**EXERCISE INSTRUCTIONS**
Produce as output only the lines below starting at the line with "Volailles : Denis SURGEY (AB)" and continuing through the line with "Ahora, a Gómez", each one exactly as written.
** RECORDS follows **
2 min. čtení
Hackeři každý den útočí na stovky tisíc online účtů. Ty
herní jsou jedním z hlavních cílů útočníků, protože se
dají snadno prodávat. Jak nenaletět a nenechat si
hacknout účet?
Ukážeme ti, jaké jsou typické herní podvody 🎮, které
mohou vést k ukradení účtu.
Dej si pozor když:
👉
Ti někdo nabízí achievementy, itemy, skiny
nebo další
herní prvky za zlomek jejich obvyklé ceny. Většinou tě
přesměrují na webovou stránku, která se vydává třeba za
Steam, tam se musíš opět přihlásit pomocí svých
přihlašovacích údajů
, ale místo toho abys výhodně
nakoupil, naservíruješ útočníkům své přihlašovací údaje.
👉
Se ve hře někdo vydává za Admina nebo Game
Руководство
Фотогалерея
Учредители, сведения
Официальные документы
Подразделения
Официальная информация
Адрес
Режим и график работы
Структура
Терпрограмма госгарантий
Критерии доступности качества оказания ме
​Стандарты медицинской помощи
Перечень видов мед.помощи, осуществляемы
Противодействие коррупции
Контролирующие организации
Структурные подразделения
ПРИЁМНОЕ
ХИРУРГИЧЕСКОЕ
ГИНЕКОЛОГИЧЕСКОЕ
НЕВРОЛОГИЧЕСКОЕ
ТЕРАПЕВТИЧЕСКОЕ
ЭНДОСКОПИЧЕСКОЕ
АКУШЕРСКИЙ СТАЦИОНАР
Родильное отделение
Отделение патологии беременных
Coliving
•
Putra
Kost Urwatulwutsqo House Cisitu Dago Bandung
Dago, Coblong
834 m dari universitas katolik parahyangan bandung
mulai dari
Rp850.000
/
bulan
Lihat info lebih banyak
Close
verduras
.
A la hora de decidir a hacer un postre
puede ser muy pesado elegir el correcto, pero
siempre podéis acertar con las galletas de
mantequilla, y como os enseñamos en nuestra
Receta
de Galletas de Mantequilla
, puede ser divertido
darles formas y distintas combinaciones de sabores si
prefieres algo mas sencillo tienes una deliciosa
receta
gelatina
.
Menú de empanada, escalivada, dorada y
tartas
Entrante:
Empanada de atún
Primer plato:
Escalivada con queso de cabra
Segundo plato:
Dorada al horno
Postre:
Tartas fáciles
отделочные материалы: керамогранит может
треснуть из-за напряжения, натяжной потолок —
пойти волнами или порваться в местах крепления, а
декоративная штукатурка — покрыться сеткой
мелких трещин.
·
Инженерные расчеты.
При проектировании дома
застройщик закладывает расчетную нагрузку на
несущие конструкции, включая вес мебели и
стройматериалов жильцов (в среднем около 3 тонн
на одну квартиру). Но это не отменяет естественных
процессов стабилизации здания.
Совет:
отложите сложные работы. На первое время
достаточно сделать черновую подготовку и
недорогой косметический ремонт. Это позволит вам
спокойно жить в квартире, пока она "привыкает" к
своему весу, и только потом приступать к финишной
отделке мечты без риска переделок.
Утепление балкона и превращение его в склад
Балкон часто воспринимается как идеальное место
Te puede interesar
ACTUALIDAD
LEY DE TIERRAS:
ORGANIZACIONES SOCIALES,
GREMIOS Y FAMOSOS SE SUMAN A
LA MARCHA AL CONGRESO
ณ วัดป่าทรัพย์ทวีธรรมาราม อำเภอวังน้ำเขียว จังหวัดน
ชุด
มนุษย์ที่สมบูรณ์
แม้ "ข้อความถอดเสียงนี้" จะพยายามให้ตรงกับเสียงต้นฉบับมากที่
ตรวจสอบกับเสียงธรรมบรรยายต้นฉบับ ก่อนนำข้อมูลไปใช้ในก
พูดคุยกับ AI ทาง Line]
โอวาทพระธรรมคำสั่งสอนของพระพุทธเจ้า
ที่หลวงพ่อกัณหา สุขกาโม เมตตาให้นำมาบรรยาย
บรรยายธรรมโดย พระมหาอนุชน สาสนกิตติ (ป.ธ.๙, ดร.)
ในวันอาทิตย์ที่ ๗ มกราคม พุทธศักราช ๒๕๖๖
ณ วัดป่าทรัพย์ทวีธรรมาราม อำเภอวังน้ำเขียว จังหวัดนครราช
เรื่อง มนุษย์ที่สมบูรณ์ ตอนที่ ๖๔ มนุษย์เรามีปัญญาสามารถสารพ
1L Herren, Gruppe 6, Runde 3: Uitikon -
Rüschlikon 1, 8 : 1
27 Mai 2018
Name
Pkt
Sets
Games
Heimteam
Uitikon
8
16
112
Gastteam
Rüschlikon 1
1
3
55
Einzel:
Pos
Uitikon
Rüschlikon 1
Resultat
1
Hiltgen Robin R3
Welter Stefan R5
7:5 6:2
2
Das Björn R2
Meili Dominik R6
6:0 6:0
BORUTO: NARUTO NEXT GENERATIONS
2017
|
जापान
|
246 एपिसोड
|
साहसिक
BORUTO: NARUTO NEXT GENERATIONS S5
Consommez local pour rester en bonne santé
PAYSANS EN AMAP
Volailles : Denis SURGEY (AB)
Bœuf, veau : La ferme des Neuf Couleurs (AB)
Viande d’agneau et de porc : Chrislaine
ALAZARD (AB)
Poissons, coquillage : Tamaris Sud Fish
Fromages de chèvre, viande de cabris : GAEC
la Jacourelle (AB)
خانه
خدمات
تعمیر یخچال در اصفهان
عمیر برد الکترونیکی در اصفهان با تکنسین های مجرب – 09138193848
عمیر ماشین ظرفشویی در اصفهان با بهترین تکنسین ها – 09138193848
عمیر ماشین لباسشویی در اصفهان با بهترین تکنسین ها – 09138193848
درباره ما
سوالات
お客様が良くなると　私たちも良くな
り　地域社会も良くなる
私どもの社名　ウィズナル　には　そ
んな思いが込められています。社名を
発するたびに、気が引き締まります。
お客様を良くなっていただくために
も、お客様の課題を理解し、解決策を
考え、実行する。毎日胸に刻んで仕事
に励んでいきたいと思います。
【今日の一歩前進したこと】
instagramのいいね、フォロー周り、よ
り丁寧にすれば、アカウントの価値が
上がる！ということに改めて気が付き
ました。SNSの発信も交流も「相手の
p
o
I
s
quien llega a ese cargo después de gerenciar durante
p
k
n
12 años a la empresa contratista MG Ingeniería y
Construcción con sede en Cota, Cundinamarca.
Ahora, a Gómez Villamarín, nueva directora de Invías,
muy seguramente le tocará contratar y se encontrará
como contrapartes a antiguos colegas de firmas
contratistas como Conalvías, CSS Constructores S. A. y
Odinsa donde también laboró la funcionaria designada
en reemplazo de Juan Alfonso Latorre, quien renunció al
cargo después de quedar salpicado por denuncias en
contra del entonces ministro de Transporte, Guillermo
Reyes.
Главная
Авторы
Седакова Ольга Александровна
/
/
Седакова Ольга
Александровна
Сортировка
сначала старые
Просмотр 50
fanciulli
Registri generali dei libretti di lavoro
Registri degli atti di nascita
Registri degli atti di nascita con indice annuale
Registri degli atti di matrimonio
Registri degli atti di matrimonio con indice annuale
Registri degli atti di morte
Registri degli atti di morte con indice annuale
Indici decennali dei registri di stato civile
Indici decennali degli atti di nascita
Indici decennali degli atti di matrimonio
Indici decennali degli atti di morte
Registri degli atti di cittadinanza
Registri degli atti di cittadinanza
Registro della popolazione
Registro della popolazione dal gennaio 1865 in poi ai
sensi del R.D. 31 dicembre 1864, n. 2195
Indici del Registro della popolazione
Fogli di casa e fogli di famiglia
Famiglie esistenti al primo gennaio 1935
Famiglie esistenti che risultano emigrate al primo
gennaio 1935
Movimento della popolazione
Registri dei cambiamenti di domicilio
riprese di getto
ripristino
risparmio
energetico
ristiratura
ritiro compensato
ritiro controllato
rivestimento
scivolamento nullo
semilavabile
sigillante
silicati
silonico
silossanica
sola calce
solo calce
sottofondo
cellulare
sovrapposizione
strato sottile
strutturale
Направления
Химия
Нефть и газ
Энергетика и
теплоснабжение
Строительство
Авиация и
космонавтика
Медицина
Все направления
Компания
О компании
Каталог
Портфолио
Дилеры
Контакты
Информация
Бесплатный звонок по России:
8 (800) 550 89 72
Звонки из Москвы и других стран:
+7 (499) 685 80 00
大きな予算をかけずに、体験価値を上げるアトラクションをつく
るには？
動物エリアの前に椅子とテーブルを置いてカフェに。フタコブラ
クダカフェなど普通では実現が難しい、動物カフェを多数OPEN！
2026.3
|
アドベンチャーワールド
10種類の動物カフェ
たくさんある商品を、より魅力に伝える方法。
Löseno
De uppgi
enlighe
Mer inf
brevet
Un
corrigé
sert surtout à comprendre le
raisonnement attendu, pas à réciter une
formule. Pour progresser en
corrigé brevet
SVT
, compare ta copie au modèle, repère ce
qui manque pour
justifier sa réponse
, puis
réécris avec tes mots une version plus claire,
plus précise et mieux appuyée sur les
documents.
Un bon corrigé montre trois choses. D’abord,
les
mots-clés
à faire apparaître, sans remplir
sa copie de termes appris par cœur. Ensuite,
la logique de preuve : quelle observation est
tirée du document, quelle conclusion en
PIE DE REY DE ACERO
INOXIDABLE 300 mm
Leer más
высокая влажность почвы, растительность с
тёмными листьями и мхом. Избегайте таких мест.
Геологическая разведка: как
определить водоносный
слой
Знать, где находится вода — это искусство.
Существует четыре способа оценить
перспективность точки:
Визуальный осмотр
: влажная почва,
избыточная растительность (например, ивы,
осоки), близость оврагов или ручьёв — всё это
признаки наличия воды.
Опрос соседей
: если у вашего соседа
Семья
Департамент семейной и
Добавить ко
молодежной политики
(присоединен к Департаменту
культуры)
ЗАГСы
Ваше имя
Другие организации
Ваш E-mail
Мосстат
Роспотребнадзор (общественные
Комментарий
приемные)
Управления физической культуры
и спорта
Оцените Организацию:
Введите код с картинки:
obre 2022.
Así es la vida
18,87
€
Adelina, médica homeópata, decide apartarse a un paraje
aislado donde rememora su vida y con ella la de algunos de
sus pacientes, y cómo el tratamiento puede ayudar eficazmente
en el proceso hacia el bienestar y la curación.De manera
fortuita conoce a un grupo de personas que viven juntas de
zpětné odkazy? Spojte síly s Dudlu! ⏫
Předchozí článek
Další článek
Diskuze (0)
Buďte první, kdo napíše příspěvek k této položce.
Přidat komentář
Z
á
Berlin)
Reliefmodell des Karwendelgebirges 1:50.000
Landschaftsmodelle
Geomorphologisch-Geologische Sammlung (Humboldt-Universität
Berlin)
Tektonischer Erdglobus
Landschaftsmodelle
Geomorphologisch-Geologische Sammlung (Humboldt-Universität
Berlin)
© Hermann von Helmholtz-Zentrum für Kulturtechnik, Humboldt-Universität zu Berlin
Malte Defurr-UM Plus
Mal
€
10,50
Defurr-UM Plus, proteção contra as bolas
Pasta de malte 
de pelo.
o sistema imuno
** End of RECORDS **
**RESPONSE FOR THIS EXERCISE**
Volailles : Denis SURGEY (AB)
Bœuf, veau : La ferme des Neuf Couleurs (AB)
Viande d’agneau et de porc : Chrislaine
ALAZARD (AB)
Poissons, coquillage : Tamaris Sud Fish
Fromages de chèvre, viande de cabris : GAEC
la Jacourelle (AB)
خانه
خدمات
تعمیر یخچال در اصفهان
عمیر برد الکترونیکی در اصفهان با تکنسین های مجرب – 09138193848
عمیر ماشین ظرفشویی در اصفهان با بهترین تکنسین ها – 09138193848
عمیر ماشین لباسشویی در اصفهان با بهترین تکنسین ها – 09138193848
درباره ما
سوالات
お客様が良くなると　私たちも良くな
り　地域社会も良くなる
私どもの社名　ウィズナル　には　そ
んな思いが込められています。社名を
発するたびに、気が引き締まります。
お客様を良くなっていただくために
も、お客様の課題を理解し、解決策を
考え、実行する。毎日胸に刻んで仕事
に励んでいきたいと思います。
【今日の一歩前進したこと】
instagramのいいね、フォロー周り、よ
り丁寧にすれば、アカウントの価値が
上がる！ということに改めて気が付き
ました。SNSの発信も交流も「相手の
p
o
I
s
quien llega a ese cargo después de gerenciar durante
p
k
n
12 años a la empresa contratista MG Ingeniería y
Construcción con sede en Cota, Cundinamarca.
Ahora, a Gómez Villamarín, nueva directora de Invías,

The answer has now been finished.